Exercise brief - Taking the line with "Fonte riservata per ragioni di sicurezza" as the first and the line with "Se ti stanchi" as the last, set down exactly every line in that range from the entries below, and no more.

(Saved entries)

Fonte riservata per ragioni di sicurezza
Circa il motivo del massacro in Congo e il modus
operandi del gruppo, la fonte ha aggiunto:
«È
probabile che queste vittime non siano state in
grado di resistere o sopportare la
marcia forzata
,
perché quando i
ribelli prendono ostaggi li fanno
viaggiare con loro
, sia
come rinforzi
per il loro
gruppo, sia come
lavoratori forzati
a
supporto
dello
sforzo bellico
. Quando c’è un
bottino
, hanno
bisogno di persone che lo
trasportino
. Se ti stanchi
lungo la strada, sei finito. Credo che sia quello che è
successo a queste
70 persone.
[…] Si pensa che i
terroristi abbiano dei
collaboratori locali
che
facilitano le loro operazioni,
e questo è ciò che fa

--

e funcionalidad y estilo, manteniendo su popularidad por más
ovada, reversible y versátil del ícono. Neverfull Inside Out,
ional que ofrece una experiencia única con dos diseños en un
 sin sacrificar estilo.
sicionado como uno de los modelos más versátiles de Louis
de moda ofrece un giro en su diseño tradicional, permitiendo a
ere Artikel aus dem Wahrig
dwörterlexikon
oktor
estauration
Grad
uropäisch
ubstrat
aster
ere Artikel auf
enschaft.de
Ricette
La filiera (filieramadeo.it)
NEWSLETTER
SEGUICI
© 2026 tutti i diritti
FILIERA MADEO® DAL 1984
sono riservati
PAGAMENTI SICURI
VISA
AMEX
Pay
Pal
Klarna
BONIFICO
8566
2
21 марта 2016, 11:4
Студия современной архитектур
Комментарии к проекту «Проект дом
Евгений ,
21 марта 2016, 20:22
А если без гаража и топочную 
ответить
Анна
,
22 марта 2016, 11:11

==

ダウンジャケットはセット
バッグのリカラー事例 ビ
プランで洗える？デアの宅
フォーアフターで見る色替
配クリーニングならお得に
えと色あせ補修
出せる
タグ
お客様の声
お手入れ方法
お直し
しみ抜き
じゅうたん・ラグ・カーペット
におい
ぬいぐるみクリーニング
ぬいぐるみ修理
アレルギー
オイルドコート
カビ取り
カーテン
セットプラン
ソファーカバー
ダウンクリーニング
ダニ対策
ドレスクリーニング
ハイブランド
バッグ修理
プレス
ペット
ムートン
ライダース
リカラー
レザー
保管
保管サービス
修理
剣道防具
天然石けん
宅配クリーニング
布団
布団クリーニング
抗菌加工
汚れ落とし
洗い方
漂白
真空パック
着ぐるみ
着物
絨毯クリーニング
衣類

Solved problem -
Fonte riservata per ragioni di sicurezza
Circa il motivo del massacro in Congo e il modus
operandi del gruppo, la fonte ha aggiunto:
«È
probabile che queste vittime non siano state in
grado di resistere o sopportare la
marcia forzata
,
perché quando i
ribelli prendono ostaggi li fanno
viaggiare con loro
, sia
come rinforzi
per il loro
gruppo, sia come
lavoratori forzati
a
supporto
dello
sforzo bellico
. Quando c’è un
bottino
, hanno
bisogno di persone che lo
trasportino
. Se ti stanchi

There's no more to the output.